Kennedy got his first taste of fieldwork and ethnography with SFIS Professor of Practice Gregg Zachary. He further honed his research methods under the supervision of SFIS affiliate Barry Bozeman with a heavy emphasis on crunching numbers and developing models. Kennedy considers the two exceptional instructors as “yin to each other’s yang.” Leveraging SFIS’ strong links with other departments, Kennedy is an active collaborator with graduate students and faculty members at the School of Human Evolution and Social Change, the Decision Center for a Desert City (DCDC), and the School of Sustainable Engineering and the Built Environment (SSEBE).
Kennedy considers his progression as indicative of his experience as an HSD student. “Many of my stories are stories of confluence,” he observes. “Two or three things that initially seemed unrelated came together in exciting ways.” In his eyes, that is what SFIS is all about. He emphasizes the importance of taking advantage of every opportunity to go to meetings and conferences and then come back to the desk and see how the knowledge gained interacts with your own research. “You have to be able to play this game of expanding and coalescing while still being as productive as the people you see in the SFIS hallway.”
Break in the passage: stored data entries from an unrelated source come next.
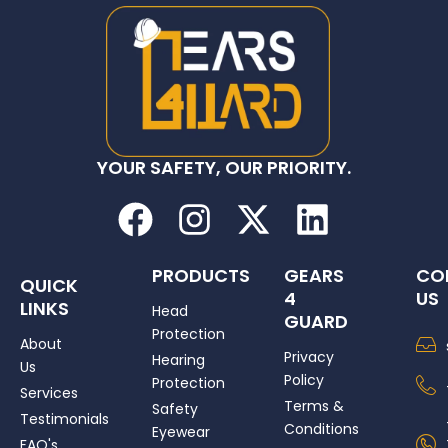
YOUR SAFETY, OUR PRIORITY.
F
I
X
L
a
n
-
i
c
s
t
n
PRODUCTS
GEARS
CO
QUICK
4
US
e
t
w
k
LINKS
Head
GUARD
Protection
b
a
i
e
About
Privacy
Hearing
Us
o
g
t
d
Policy
Protection
Services
Terms &
o
r
t
i
Safety
Testimonials
Conditions
Eyewear
FAQ's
A look at everything Kennedy has achieved already proves that he’s played that game well. He received a three-year doctoral fellowship from Canada’s Social Sciences and Humanities Research Council (SSHRC). Like fellow HSD student Michael Burnham-Fink and CSPO director and SFIS faculty member Dan Sarewitz, Kennedy was a Generation Fellow with the Breakthrough Institute. He has presented and conducted research in places as far flung as Australia, Italy, China, Qatar, and Wales. Somehow, in the midst of all that, he has managed to get several years of fieldwork under his belt and has continued to volunteer his time in acts of public service.
For Kennedy, one of SFIS’ strengths is the ability to prepare researchers for a wide variety of career paths. Alongside academic careers, Kennedy is also interested in working in public service or policy-related think tanks.